* **Activity**:
Present each line of the entries below that holds the word "correctifs".

* **Transcribed page contents**:
+ + + + + + +

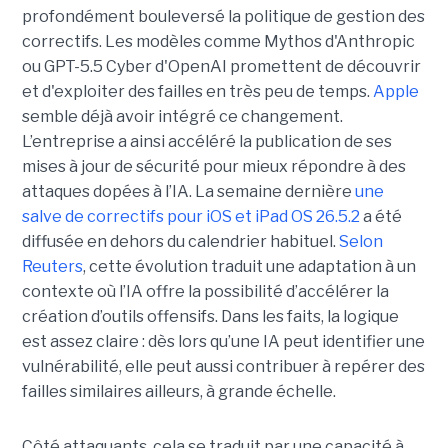
profondément bouleversé la politique de gestion des
correctifs. Les modèles comme Mythos d'Anthropic
ou GPT-5.5 Cyber d'OpenAI promettent de découvrir
et d'exploiter des failles en très peu de temps.
Apple
semble déjà avoir intégré ce changement.
L’entreprise a ainsi accéléré la publication de ses
mises à jour de sécurité pour mieux répondre à des
attaques dopées à l’IA. La semaine dernière
une
salve de correctifs pour iOS et iPad OS 26.5.2
a été
diffusée en dehors du calendrier habituel.
Selon
Reuters
, cette évolution traduit une adaptation à un
contexte où l’IA offre la possibilité d’accélérer la
création d’outils offensifs. Dans les faits, la logique
est assez claire : dès lors qu’une IA peut identifier une
vulnérabilité, elle peut aussi contribuer à repérer des
failles similaires ailleurs, à grande échelle.
Côté attaquants, cela se traduit par une capacité à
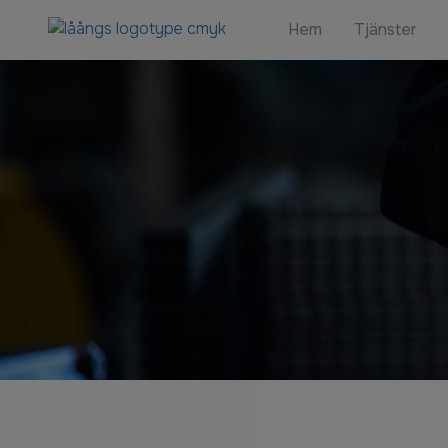
Hem
Tjänster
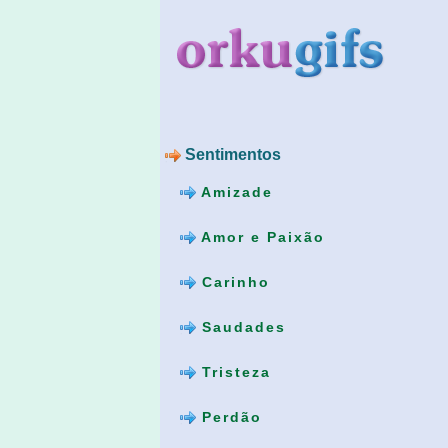
Sentimentos
Amizade
Amor e Paixão
Carinho
Saudades
Tristeza
Perdão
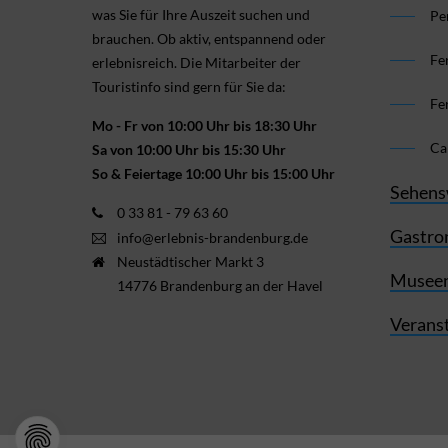
was Sie für Ihre Aus­zeit suchen und
Pe
brauchen. Ob aktiv, ent­spannend oder
Fe
erlebnis­reich. Die Mitarbeiter der
Touristinfo sind gern für Sie da:
Fe
Mo - Fr von 10:00 Uhr bis 18:30 Uhr
Ca
Sa von 10:00 Uhr bis 15:30 Uhr
So & Feiertage 10:00 Uhr bis 15:00 Uhr
Sehens
0 33 81 - 79 63 60
Gastro
info@erlebnis-brandenburg.de
Neustädtischer Markt 3
Museen
14776 Brandenburg an der Havel
Verans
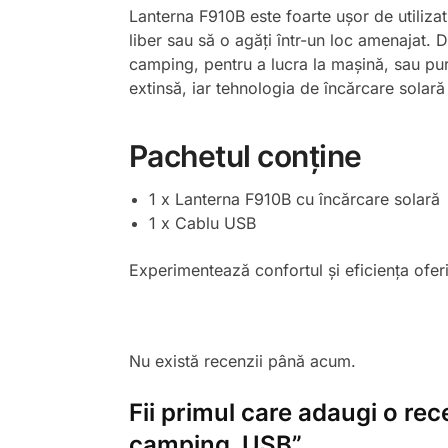
Lanterna F910B este foarte ușor de utilizat,
liber sau să o agăți într-un loc amenajat. D
camping, pentru a lucra la mașină, sau pur
extinsă, iar tehnologia de încărcare solară
Pachetul conține
1 x Lanterna F910B cu încărcare solară
1 x Cablu USB
Experimentează confortul și eficiența ofer
Nu există recenzii până acum.
Fii primul care adaugi o re
camping, USB”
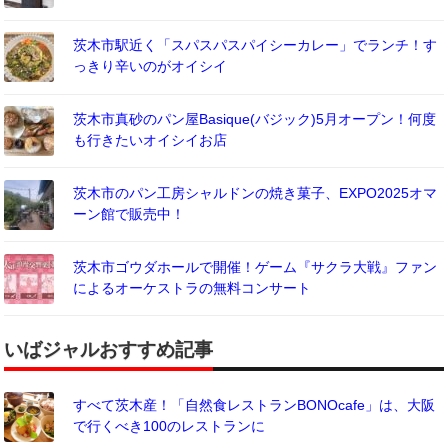
茨木市駅近く「スパスパスパイシーカレー」でランチ！す
っきり辛いのがオイシイ
茨木市真砂のパン屋Basique(バジック)5月オープン！何度
も行きたいオイシイお店
茨木市のパン工房シャルドンの焼き菓子、EXPO2025オマ
ーン館で販売中！
茨木市ゴウダホールで開催！ゲーム『サクラ大戦』ファン
によるオーケストラの無料コンサート
いばジャルおすすめ記事
すべて茨木産！「自然食レストランBONOcafe」は、大阪
で行くべき100のレストランに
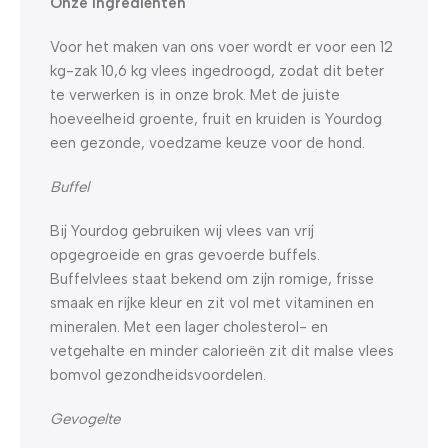
Onze ingrediënten
Voor het maken van ons voer wordt er voor een 12
kg-zak 10,6 kg vlees ingedroogd, zodat dit beter
te verwerken is in onze brok. Met de juiste
hoeveelheid groente, fruit en kruiden is Yourdog
een gezonde, voedzame keuze voor de hond.
Buffel
Bij Yourdog gebruiken wij vlees van vrij
opgegroeide en gras gevoerde buffels.
Buffelvlees staat bekend om zijn romige, frisse
smaak en rijke kleur en zit vol met vitaminen en
mineralen. Met een lager cholesterol- en
vetgehalte en minder calorieën zit dit malse vlees
bomvol gezondheidsvoordelen.
Gevogelte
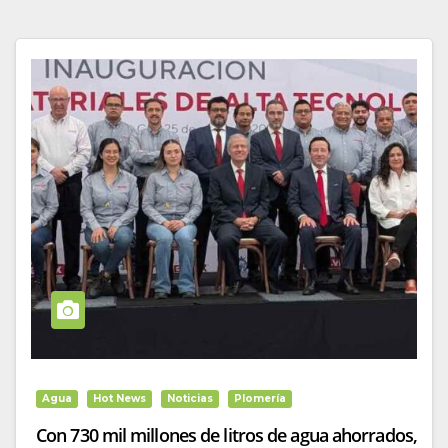
Agua
Hot News
Noticias
Plomería
Con 730 mil millones de litros de agua ahorrados,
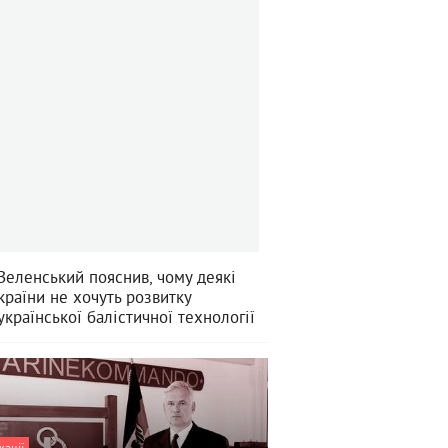
Зеленський пояснив, чому деякі
країни не хочуть розвитку
української балістичної технології
кації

+ + + + + + +

* **Solution to this exercise**:
correctifs. Les modèles comme Mythos d'Anthropic
salve de correctifs pour iOS et iPad OS 26.5.2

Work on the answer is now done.